SpInShield Defends Deepfake Detectors from Temporal Attacks
A recent investigation indicates that spatiotemporal deepfake video detectors, despite achieving high AUC scores, are susceptible to evasion attacks. This vulnerability arises from their overreliance on delicate temporal spectrum cues instead of strong semantic causality. To address this issue, researchers have introduced SpInShield, a defense framework that maintains temporal spectral invariance by separating semantic motion from easily manipulable spectral artifacts. It incorporates a learnable spectral adversary to create significant spectral distortions and employs a shortcut suppression optimization technique to ensure the encoder captures dependable forensic indicators while eliminating unreliable spectral statistics.

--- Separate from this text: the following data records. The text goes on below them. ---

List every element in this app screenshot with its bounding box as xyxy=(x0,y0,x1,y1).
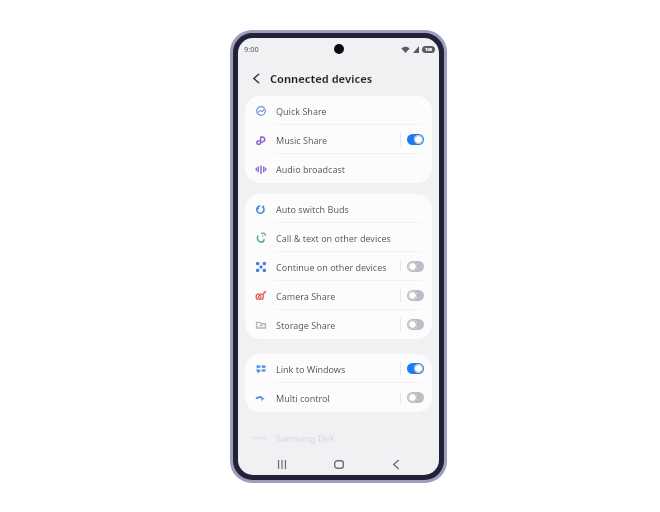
button[interactable]: Back xyxy=(384,454,408,475)
staticText: Storage Share xyxy=(276,319,336,331)
staticText: Samsung DeX xyxy=(276,432,335,444)
staticText: Music Share xyxy=(276,134,328,146)
button[interactable]: Quick Share xyxy=(245,96,432,125)
button[interactable]: Toggle on xyxy=(407,134,424,145)
staticText: Audio broadcast xyxy=(276,163,345,175)
button[interactable]: Continue on other devices xyxy=(245,252,432,281)
button[interactable]: Toggle on xyxy=(407,363,424,374)
button[interactable]: Storage Share xyxy=(245,310,432,339)
button[interactable]: Camera Share xyxy=(245,281,432,310)
button[interactable]: Toggle off xyxy=(407,319,424,330)
button[interactable]: Home xyxy=(327,454,351,475)
button[interactable]: Call & text on other devices xyxy=(245,223,432,252)
button[interactable]: Audio broadcast xyxy=(245,154,432,183)
staticText: 9:00 xyxy=(244,44,259,54)
staticText: Quick Share xyxy=(276,105,327,117)
staticText: Call & text on other devices xyxy=(276,232,391,244)
staticText: 100 xyxy=(425,47,433,53)
staticText: Multi control xyxy=(276,392,330,404)
staticText: Continue on other devices xyxy=(276,261,387,273)
button[interactable]: Recents xyxy=(270,454,294,475)
button[interactable]: Auto switch Buds xyxy=(245,194,432,223)
button[interactable]: Link to Windows xyxy=(245,354,432,383)
button[interactable]: Music Share xyxy=(245,125,432,154)
button[interactable]: Back xyxy=(248,70,264,86)
staticText: Camera Share xyxy=(276,290,336,302)
staticText: Auto switch Buds xyxy=(276,203,349,215)
button[interactable]: Toggle off xyxy=(407,392,424,403)
staticText: Link to Windows xyxy=(276,363,346,375)
button[interactable]: Toggle off xyxy=(407,261,424,272)
button[interactable]: Toggle off xyxy=(407,290,424,301)
button[interactable]: Multi control xyxy=(245,383,432,412)
staticText: Connected devices xyxy=(270,71,373,86)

Testing demonstrates that SpInShield performs competitively on popular datasets, surpassing the leading baseline by 21.30 percentage points in AUC when faced with simulated amplitude spectral attacks.
Key facts
- Spatiotemporal deepfake detectors are susceptible to evasion attacks.
- Models overfit on fragile temporal spectrum cues.
- SpInShield is a temporal spectral-invariant defense framework.
- It decouples semantic motion from spectral artifacts.
- A learnable spectral adversary simulates severe spectral deformations.
- Shortcut suppression optimization purges unstable spectral statistics.
- SpInShield outperforms the strongest baseline by 21.30 percentage points in AUC.
- The study is published on arXiv (2605.07398).